La semaine passée, le clou dans le cercueil de ma féminité a été un peu plus enfoncé. Manue et Émilie sont allées souper chez un couple d’amis. Un moment donné, Manue a eu à justifier mon absence : « Elle a une date avec un gars pas mal prometteur, sur fiche, en tout cas. » Thierry, le gars du couple, pas mal gueurlot, s’est alors lancé dans un discours enflammé ayant pour sujet ma propre personne et tous ses défauts et se terminant par kek chose comme « de toute façon, je comprends son ex de l’avoir plaquée, j’ai toujours trouvé qu’elle avait rien de fiminin, cette fille. »
Ayoye! Ouch!
Émilie, horripilée et dégoûtée, a cru de son devoir de me le répéter. Ouain. (« On peut se demander pourquoi il a dit ça. On peut aussi se demander pourquoi votre amie vous l’a répété », a finement remarqué ma psy.)
Après avoir passé une journée complète (si, si) à brailler là-dessus, je me suis vaillamment ressaisie. D’abord, le Thierry en question est un individu désagréable, un immonde personnage. Qui boit en côlon. Et je ne dois pas lui laisser le pouvoir de démolir le peu de confiance en moi que j’ai réussi à me rafistoler. Ensuite, cette histoire ne doit pas m’écraser mais plutôt m’aider à me relever. Je dois, que dis-je, je VAIS faire quelque chose de constructif avec! C’est ma psy qui va être ravie (et qui devra admettre que mon amie n’a pas eu complètement tort de me le répéter).

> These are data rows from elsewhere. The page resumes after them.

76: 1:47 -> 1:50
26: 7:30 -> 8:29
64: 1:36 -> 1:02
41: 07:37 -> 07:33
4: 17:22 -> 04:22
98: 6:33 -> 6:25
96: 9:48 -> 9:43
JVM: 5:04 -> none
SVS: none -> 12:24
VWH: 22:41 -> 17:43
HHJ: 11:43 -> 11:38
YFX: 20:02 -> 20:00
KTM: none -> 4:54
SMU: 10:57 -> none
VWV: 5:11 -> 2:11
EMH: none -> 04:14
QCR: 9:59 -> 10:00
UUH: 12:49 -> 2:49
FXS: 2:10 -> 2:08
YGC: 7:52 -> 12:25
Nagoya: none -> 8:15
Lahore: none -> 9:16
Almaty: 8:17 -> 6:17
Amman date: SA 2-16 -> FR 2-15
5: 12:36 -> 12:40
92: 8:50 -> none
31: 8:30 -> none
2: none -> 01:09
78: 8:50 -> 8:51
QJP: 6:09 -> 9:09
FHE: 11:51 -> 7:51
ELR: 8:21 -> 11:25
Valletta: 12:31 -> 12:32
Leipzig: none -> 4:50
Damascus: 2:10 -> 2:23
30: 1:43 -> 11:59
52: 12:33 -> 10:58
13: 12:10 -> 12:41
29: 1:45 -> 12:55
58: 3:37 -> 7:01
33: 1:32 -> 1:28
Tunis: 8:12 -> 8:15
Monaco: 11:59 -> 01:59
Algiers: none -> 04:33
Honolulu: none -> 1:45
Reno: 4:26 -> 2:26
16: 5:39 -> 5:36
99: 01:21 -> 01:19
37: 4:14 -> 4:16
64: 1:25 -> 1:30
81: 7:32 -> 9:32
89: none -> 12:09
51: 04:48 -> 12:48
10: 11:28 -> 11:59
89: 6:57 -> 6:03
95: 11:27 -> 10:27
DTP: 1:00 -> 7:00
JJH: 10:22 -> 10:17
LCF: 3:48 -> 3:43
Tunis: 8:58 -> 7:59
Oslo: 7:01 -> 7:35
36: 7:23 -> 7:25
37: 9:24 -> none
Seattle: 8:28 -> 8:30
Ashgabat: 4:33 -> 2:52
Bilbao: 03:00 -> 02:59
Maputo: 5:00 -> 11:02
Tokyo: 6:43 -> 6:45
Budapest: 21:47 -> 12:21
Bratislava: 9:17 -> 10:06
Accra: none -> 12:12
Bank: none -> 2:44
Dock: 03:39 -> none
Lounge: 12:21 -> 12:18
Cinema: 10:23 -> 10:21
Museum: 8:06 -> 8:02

Ainsi donc, me v’là-ti pas lancée dans une réflexion sur ce que c’est que « une fâmme ». Du moins, ce que c’est pour moi. Dans ma tête pleine de stéréotypes (ce sont des clichés — je le sais — j’en suis consciente — je le dis la première — ne me lynchez pas — siouplaît!).
Dans ma vision, donc, une femme, c’est langoureux, délicat, surtout pas ostentatoire. Ça sourit sans montrer les dents. Ça a toujours les yeux qui brillent, les cheveux parfaitement coiffés (ou savamment échevelés), les ongles propres, bien limés. C’est fin, long, sûr de soi, full fluide. Ça ondule (méga important). Ça se laisse désirer. Et, SURTOUT, ça ne se jette jamais sur la bouche d’un gars pour le frencher.
Cette description n’a RIEN à voir avec moi. J’ai beau m’imaginer ondulante, je continue d’avancer sur le trottoir par petits pas pressés et saccadés. J’ai beau me faire mille promesses, quand j’ai un peu bu et que le gars devant moi a une belle bouche, je le frenche. C’est de même. Et en y repensant, je me rends compte qu’aucune de mes amies ne correspond tout à fait à ce tableau figé dans le temps. Toutes ces femmes de ma vie, qui ont des enfants, des carrières, des chums, des amants, des dépressions, qui voyagent, réfléchissent, s’amusent, dansent, rêvent… Et que j’aime. Jamais je ne me pose la question si ce sont de vraies femmes. Et toutes, ou presque, auraient été grièvement blessées, anéanties même, par une remarque comme celle de Thierry. Pis d’abord, à onduler sans cesse, on va ben finir par s’enflammer le sciatique, non?
Voilà. Pis là, ben, comme c’est le printemps, je file sur une terrasse. Pis si jamais je rencontre un gars avec une belle bouche, il n’a qu’à bien se tenir! À votre santé!